Today's race - the Waterman's international tri (1500m swim, 24 mile bike, 6.2 mile run) - was my LAST triathlon of 2013.  Not a moment too soon, given how low my motivation was this week to do my assigned workouts on the assigned days (and let's not even talk about going to the pool because that did not happen).  We could call it a long recovery from Poconos 70.3 or we could call it a long taper, or we could simply call it what it is - laziness and end of season training fatigue.

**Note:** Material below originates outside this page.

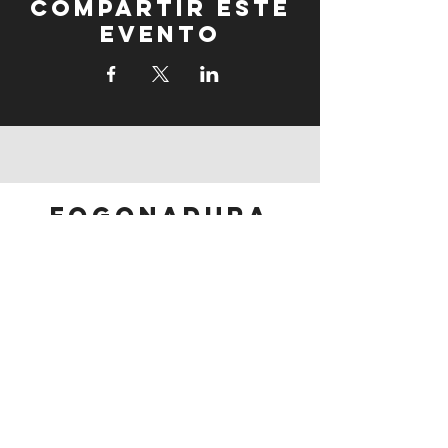
Compartir este
evento
fogonadura
fogonadura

Sarah and I were signed up to do the race and she was super sweet and and drove me to the race so Mr. Sweetie could have the car to play in his golf tournament.  I paid her back in stolen bagels :)  We got to the race site in plenty of time to pick up our packets, get our bikes and transitions set up, and get on our wetsuits.  When we first arrived, it was really chilly but warmed up quickly once the sun came up.  The Oly had a small field (less than 200 total) so there were only two waves - men and relays first, and then women three minutes later.  The women's field was small - a little less than 40 participants - so I was hoping to do well overall, not just in my age group.

The swim: 27:01
The swim was a two-loop course.  When Sarah and I were looking at the swim course from shore before the start, it didn't look bad at all (you know how sometimes the swim looks ridiculously long when it's only one loop).  The water was FREEZING cold when I first jumped in.  SO thankful I had my full-sleeve wetsuit on.  Once we got going, I warmed up and the water actually felt really nice.  The plus of it being cold - I think it killed off all the weeds that infested the swim course during Waterman's last year and made me feel like swamp thing.  Hardly any weeds this year!  So the swim started and I tried to get out towards the front.  There were some girls I knew I couldn't catch even if I had an oar, paddles, and a boat (ahem... Sarah) because they were FLYING.  But I felt like I got a good start and found clear water relatively quickly.  The swim was a triangle shape and the buoys never felt super far away, making the swim feel like it was going by relatively fast.  I caught up to some people in the men's wave before the second turn buoy.  I felt a little sluggish during the first loop, but felt like I found a good stroke rhythm and an extra gear when I began my second loop.  I think this is one of my better swim times and I'm really happy with it.  As I was getting close to the swim exit, I saw another purple cap from my wave and made it my mission to try to come out of the water before her; having this goal made it easier not to slack off and/or lose focus like I sometimes do when I'm swimming.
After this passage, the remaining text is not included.